Exercise details: Print out the data exactly, keeping every image out of it.

(Page images and extracted text)
- - - - - - -

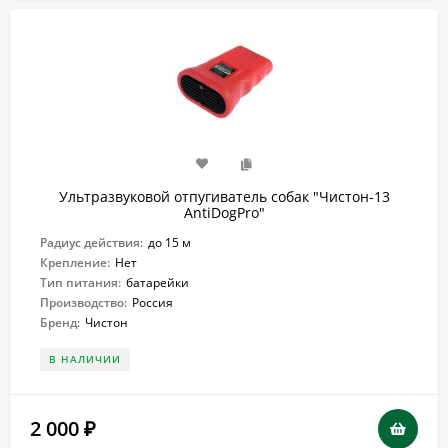
Ультразвуковой отпугиватель собак "Чистон-13
AntiDogPro"
Радиус действия:
до 15 м
Крепление:
Нет
Тип питания:
батарейки
Производство:
Россия
Бренд:
Чистон
В НАЛИЧИИ
2 000
₽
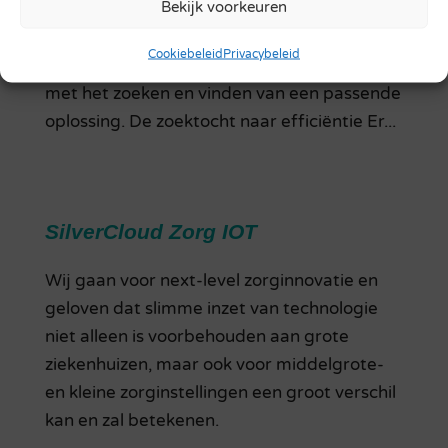
Bekijk voorkeuren
zorgsector. Dit was ook het geval bij
Zorggroep Elde Maasduinen. Het
Cookiebeleid
Privacybeleid
innovatieteam van ZGEM ging aan de slag
met het zoeken en vinden van een passende
oplossing. De zoektocht naar efficiëntie Er...
SilverCloud Zorg IOT
Wij gaan voor next-level zorginnovatie en
geloven dat slimme inzet van technologie
niet alleen is voorbehouden aan grote
ziekenhuizen, maar ook voor middelgrote-
en kleine zorginstellingen een groot verschil
kan en zal betekenen.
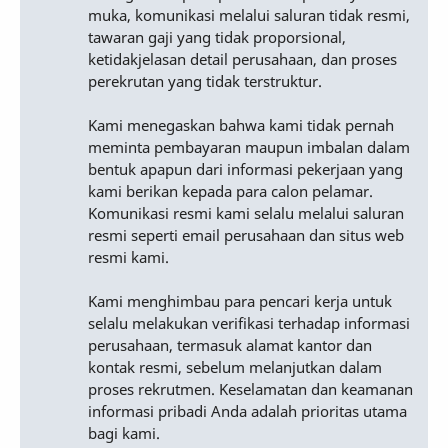
muka, komunikasi melalui saluran tidak resmi,
tawaran gaji yang tidak proporsional,
ketidakjelasan detail perusahaan, dan proses
perekrutan yang tidak terstruktur.
Kami menegaskan bahwa kami tidak pernah
meminta pembayaran maupun imbalan dalam
bentuk apapun dari informasi pekerjaan yang
kami berikan kepada para calon pelamar.
Komunikasi resmi kami selalu melalui saluran
resmi seperti email perusahaan dan situs web
resmi kami.
Kami menghimbau para pencari kerja untuk
selalu melakukan verifikasi terhadap informasi
perusahaan, termasuk alamat kantor dan
kontak resmi, sebelum melanjutkan dalam
proses rekrutmen. Keselamatan dan keamanan
informasi pribadi Anda adalah prioritas utama
bagi kami.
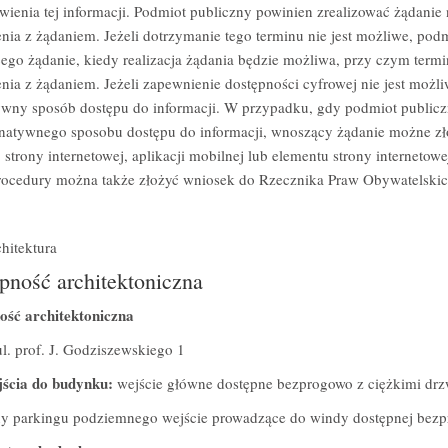
wienia tej informacji. Podmiot publiczny powinien zrealizować żądanie 
nia z żądaniem. Jeżeli dotrzymanie tego terminu nie jest możliwe, pod
go żądanie, kiedy realizacja żądania będzie możliwa, przy czym termin
nia z żądaniem. Jeżeli zapewnienie dostępności cyfrowej nie jest mo
ywny sposób dostępu do informacji. W przypadku, gdy podmiot publicz
ernatywnego sposobu dostępu do informacji, wnoszący żądanie możne z
 strony internetowej, aplikacji mobilnej lub elementu strony internetow
rocedury można także złożyć wniosek do Rzecznika Praw Obywatelskic
hitektura
pność architektoniczna
ość architektoniczna
l. prof. J. Godziszewskiego 1
jścia do budynku:
wejście główne dostępne bezprogowo z ciężkimi drz
ny parkingu podziemnego wejście prowadzące do windy dostępnej bezp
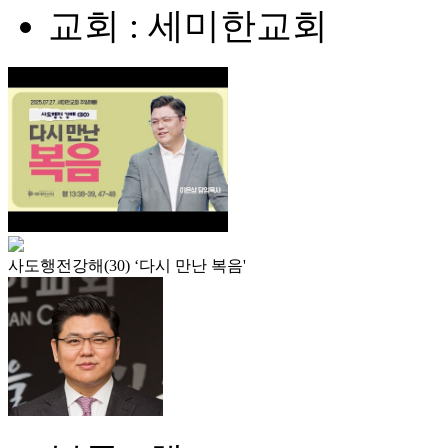
교회 : 세미한교회
사도행전강해(30) ‘다시 만난 복음'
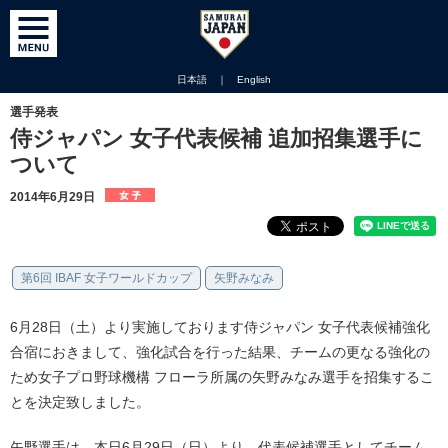
日本語
｜
English
選手発表
侍ジャパン 女子代表候補 追加招集選手に
ついて
2014年6月29日
第6回 IBAF 女子ワールドカップ
矢野みなみ
6月28日（土）より実施しております侍ジャパン 女子代表候補強化
合宿におきまして、強化試合を行った結果、チームの更なる強化の
ため女子プロ野球機構 フローラ所属の矢野みなみ選手を招集するこ
とを決定致しました。
矢野選手は、本日6月29日（日）より、代表候補選手としてチーム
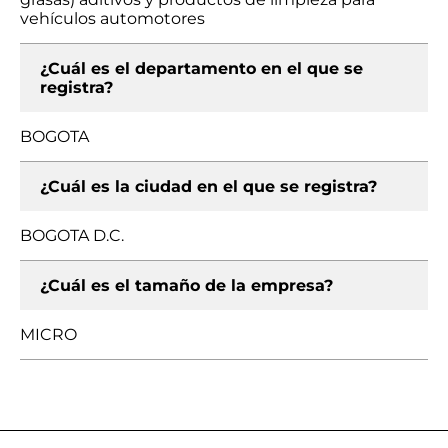
vehículos automotores
¿Cuál es el departamento en el que se
registra?
BOGOTA
¿Cuál es la ciudad en el que se registra?
BOGOTA D.C.
¿Cuál es el tamaño de la empresa?
MICRO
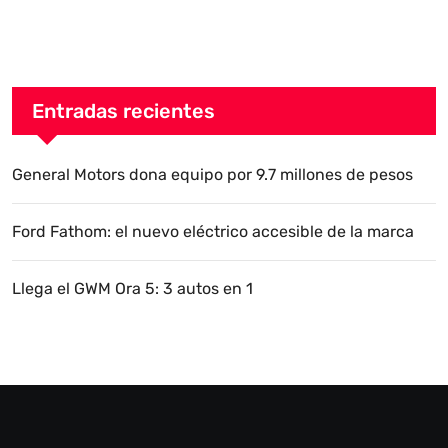
Entradas recientes
General Motors dona equipo por 9.7 millones de pesos
Ford Fathom: el nuevo eléctrico accesible de la marca
Llega el GWM Ora 5: 3 autos en 1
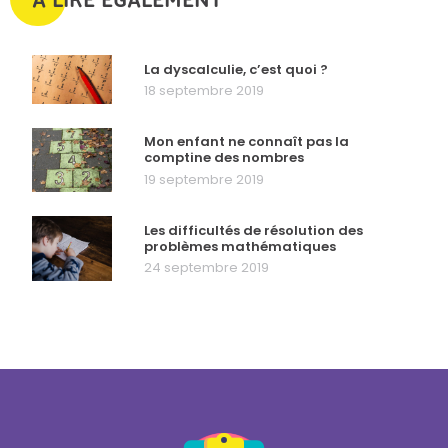
La dyscalculie, c’est quoi ?
18 septembre 2019
Mon enfant ne connaît pas la
comptine des nombres
19 septembre 2019
Les difficultés de résolution des
problèmes mathématiques
24 septembre 2019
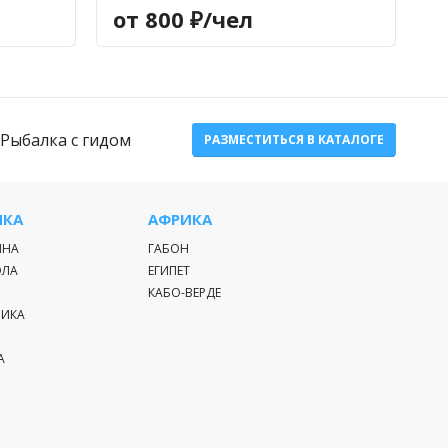
от 800 ₽/чел
Рыбалка с гидом
РАЗМЕСТИТЬСЯ В КАТАЛОГЕ
ИКА
АФРИКА
ИНА
ГАБОН
ЭЛА
ЕГИПЕТ
КАБО-ВЕРДЕ
РИКА
А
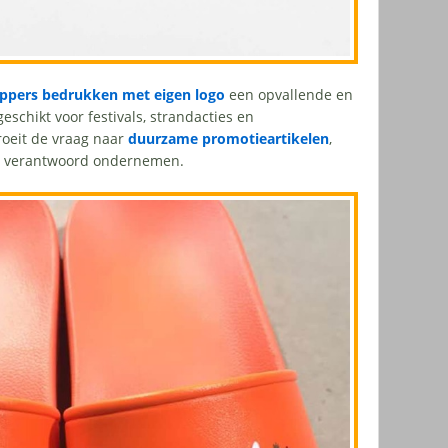
ippers bedrukken met eigen logo
een opvallende en
geschikt voor festivals, strandacties en
oeit de vraag naar
duurzame promotieartikelen
,
n verantwoord ondernemen.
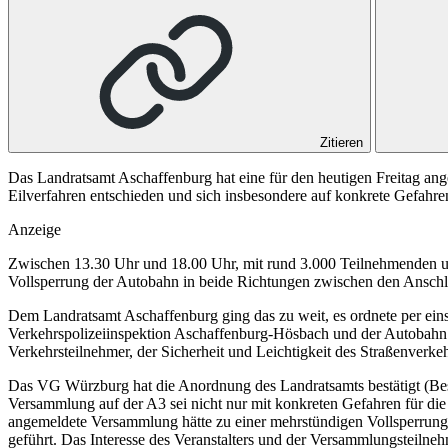
Zitieren
Das Landratsamt Aschaffenburg hat eine für den heutigen Freitag an
Eilverfahren entschieden und sich insbesondere auf konkrete Gefahr
Anzeige
Zwischen 13.30 Uhr und 18.00 Uhr, mit rund 3.000 Teilnehmenden und
Vollsperrung der Autobahn in beide Richtungen zwischen den Anschl
Dem Landratsamt Aschaffenburg ging das zu weit, es ordnete per eins
Verkehrspolizeiinspektion Aschaffenburg-Hösbach und der Autobahn
Verkehrsteilnehmer, der Sicherheit und Leichtigkeit des Straßenverkeh
Das
VG Würzburg
hat die Anordnung des Landratsamts bestätigt
(Be
Versammlung auf der A3 sei nicht nur mit konkreten Gefahren für die
angemeldete Versammlung hätte zu einer mehrstündigen Vollsperrung
geführt. Das Interesse des Veranstalters und der Versammlungsteilne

- - - - - - -

Answer below:
Ультразвуковой отпугиватель собак "Чистон-13
AntiDogPro"
Радиус действия:
до 15 м
Крепление:
Нет
Тип питания:
батарейки
Производство:
Россия
Бренд:
Чистон
В НАЛИЧИИ
2 000
₽
Bekijk voorkeuren
zorgsector. Dit was ook het geval bij
Zorggroep Elde Maasduinen. Het
Cookiebeleid
Privacybeleid
innovatieteam van ZGEM ging aan de slag
met het zoeken en vinden van een passende
oplossing. De zoektocht naar efficiëntie Er...
SilverCloud Zorg IOT
Wij gaan voor next-level zorginnovatie en
geloven dat slimme inzet van technologie
niet alleen is voorbehouden aan grote
ziekenhuizen, maar ook voor middelgrote-
en kleine zorginstellingen een groot verschil
kan en zal betekenen.
muka, komunikasi melalui saluran tidak resmi,
tawaran gaji yang tidak proporsional,
ketidakjelasan detail perusahaan, dan proses
perekrutan yang tidak terstruktur.
Kami menegaskan bahwa kami tidak pernah
meminta pembayaran maupun imbalan dalam
bentuk apapun dari informasi pekerjaan yang
kami berikan kepada para calon pelamar.
Komunikasi resmi kami selalu melalui saluran
resmi seperti email perusahaan dan situs web
resmi kami.
Kami menghimbau para pencari kerja untuk
selalu melakukan verifikasi terhadap informasi
perusahaan, termasuk alamat kantor dan
kontak resmi, sebelum melanjutkan dalam
proses rekrutmen. Keselamatan dan keamanan
informasi pribadi Anda adalah prioritas utama
bagi kami.
wienia tej informacji. Podmiot publiczny powinien zrealizować żądanie 
nia z żądaniem. Jeżeli dotrzymanie tego terminu nie jest możliwe, pod
go żądanie, kiedy realizacja żądania będzie możliwa, przy czym termin
nia z żądaniem. Jeżeli zapewnienie dostępności cyfrowej nie jest mo
ywny sposób dostępu do informacji. W przypadku, gdy podmiot publicz
ernatywnego sposobu dostępu do informacji, wnoszący żądanie możne z
 strony internetowej, aplikacji mobilnej lub elementu strony internetow
rocedury można także złożyć wniosek do Rzecznika Praw Obywatelskic
hitektura
pność architektoniczna
ość architektoniczna
l. prof. J. Godziszewskiego 1
jścia do budynku:
wejście główne dostępne bezprogowo z ciężkimi drz
ny parkingu podziemnego wejście prowadzące do windy dostępnej bezp
교회 : 세미한교회
사도행전강해(30) ‘다시 만난 복음'
日本語
｜
English
選手発表
侍ジャパン 女子代表候補 追加招集選手に
ついて
2014年6月29日
第6回 IBAF 女子ワールドカップ
矢野みなみ
6月28日（土）より実施しております侍ジャパン 女子代表候補強化
合宿におきまして、強化試合を行った結果、チームの更なる強化の
ため女子プロ野球機構 フローラ所属の矢野みなみ選手を招集するこ
とを決定致しました。
矢野選手は、本日6月29日（日）より、代表候補選手としてチーム
vehículos automotores
¿Cuál es el departamento en el que se
registra?
BOGOTA
¿Cuál es la ciudad en el que se registra?
BOGOTA D.C.
¿Cuál es el tamaño de la empresa?
MICRO
Entradas recientes
General Motors dona equipo por 9.7 millones de pesos
Ford Fathom: el nuevo eléctrico accesible de la marca
Llega el GWM Ora 5: 3 autos en 1
La dyscalculie, c’est quoi ?
18 septembre 2019
Mon enfant ne connaît pas la
comptine des nombres
19 septembre 2019
Les difficultés de résolution des
problèmes mathématiques
24 septembre 2019
от 800 ₽/чел
Рыбалка с гидом
РАЗМЕСТИТЬСЯ В КАТАЛОГЕ
ИКА
АФРИКА
ИНА
ГАБОН
ЭЛА
ЕГИПЕТ
КАБО-ВЕРДЕ
РИКА
А
ippers bedrukken met eigen logo
een opvallende en
geschikt voor festivals, strandacties en
oeit de vraag naar
duurzame promotieartikelen
,
n verantwoord ondernemen.
Zitieren
Das Landratsamt Aschaffenburg hat eine für den heutigen Freitag an
Eilverfahren entschieden und sich insbesondere auf konkrete Gefahr
Anzeige
Zwischen 13.30 Uhr und 18.00 Uhr, mit rund 3.000 Teilnehmenden und
Vollsperrung der Autobahn in beide Richtungen zwischen den Anschl
Dem Landratsamt Aschaffenburg ging das zu weit, es ordnete per eins
Verkehrspolizeiinspektion Aschaffenburg-Hösbach und der Autobahn
Verkehrsteilnehmer, der Sicherheit und Leichtigkeit des Straßenverkeh
Das
VG Würzburg
hat die Anordnung des Landratsamts bestätigt
(Be
Versammlung auf der A3 sei nicht nur mit konkreten Gefahren für die
angemeldete Versammlung hätte zu einer mehrstündigen Vollsperrung
geführt. Das Interesse des Veranstalters und der Versammlungsteilne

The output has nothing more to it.